The last Tech kicker to make four field goals in one game was Justin Myer in the Sugar Bowl against Michigan in 2012. Myer was Journell’s replacement, after he was arrested.
Punter A.J. Hughes averaged a career-high 52.8 yards on four punts Saturday. That’s the highest single-game average under Beamer, passing Jimmy Kibble’s 51.3-yard mark against UAB in 1997.
“You guys know how much I love field position,” Beamer said. “The quickest way to get it is through the kicking game. All of that hidden yardage adds up at the end of the day, so that’s big for us.”
A welcome break
After playing the first seven weeks of the season, the only ACC team to do so, the Hokies finally get their bye week. They have two weeks to rest up and prepare for Duke at home Oct. 26.
“It’s definitely helpful,” Tyler said. “I don’t think we have too many big injuries that we need to come back from, but it’s always nice to just kind of get away for a week and mentally get recharged and physically get recharged.”
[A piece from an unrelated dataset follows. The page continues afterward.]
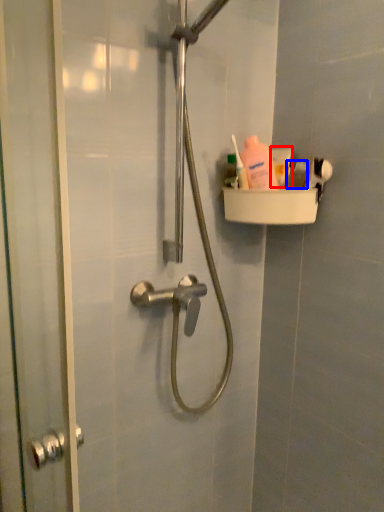 Question: Which object is closer to the camera taking this photo, toothpaste (highlighted by a red box) or toiletry (highlighted by a blue box)?

Choices:
 (A) toothpaste
 (B) toiletry

Answer: (B)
– Tight end Kalvin Cline had a career-high 65 receiving yards to go with his first career touchdown catch.
– That was Thomas’ only touchdown pass, giving him 46 in his career, third most in school history. The record is 48 by Bryan Randall, with Maurice DeShazo second with 47.
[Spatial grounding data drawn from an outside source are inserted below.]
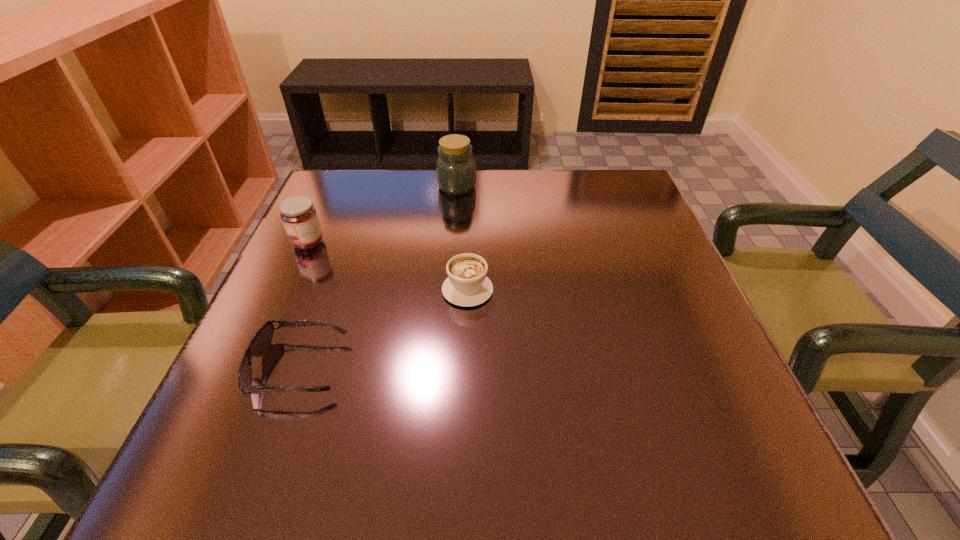 I want to click on free area in between the third nearest object and the third farthest object, so click(388, 266).

At what (x,y) coordinates should I click in order to perform the action: click on unoccupied position between the second tallest object and the nearest object. Please return your answer as a coordinate pair (x, y). This screenshot has width=960, height=540. Looking at the image, I should click on pos(303,305).

Image resolution: width=960 pixels, height=540 pixels. What are the coordinates of `object that stands as the second closest to the jam` in the screenshot? It's located at (467, 285).

Locate which object ranks third in proximity to the farthest object. Please provide its 2D coordinates. Your answer should be formatted as a tuple, i.e. [(x, y)], where the tuple contains the x and y coordinates of a point satisfying the conditions above.

[(262, 339)]

The image size is (960, 540). Find the location of `vacant space that satisfies the following two spatial constraints: 1. on the front side of the jar; 2. on the front-facing side of the sunglasses`. vacant space that satisfies the following two spatial constraints: 1. on the front side of the jar; 2. on the front-facing side of the sunglasses is located at coordinates (444, 367).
– Demitri Knowles led Tech’s receivers with five catches for 79 yards.
– Pittsburgh’s Devin Street led all receivers with five catches for 104 yards. His 48-yarder over Kyshoen Jarrett before the half set up a Panthers field goal. He had a 33-yard catch late but took a vicious hit from Jarrett that kept him down after the play, holding his shoulder. Replay showed that Jarrett led with his shoulder, not his helmet, and no flag was thrown on the play.
– Pitt ran for only 23 yards, averaging 0.9 yards per carry (much of that was due to sack yardage). Leading rusher James Conner had only two carries for one yards before leaving with an injury.
– Thomas led the Hokies’ sluggish running game with 27 yards. J.C. Coleman had six carries for 25 yards. Trey Edmunds had nine carries for 13. He gained 14 on one play.
– Virginia Tech used seven offensive linemen. Mark Shuman went in at left guard for at least one drive, with Caleb Farris sliding into center for David Wang. Laurence Gibson also rotated in at right tackle for Brent Benedict.
– Tech didn’t intercept a pass, ending a 10-game interception streak.
– Hokies defensive tackle Derrick Hopkins had a career-high with two sacks. His previous best was 1.5 sacks against Marshall earlier this year.
– At 6-1, Virginia Tech is bowl eligible for the 21st straight season. The Hokies didn’t accomplish that until the final week of the regular season last year.
– The announced crowd of 64,954 was just under 700 shy of a sellout.
The Hokies are off this week but will practice on Tuesday and Wednesday. The coaches will spend the latter part of the week recruiting before the team reconvenes Sunday to prepare for Duke at home on Oct. 26.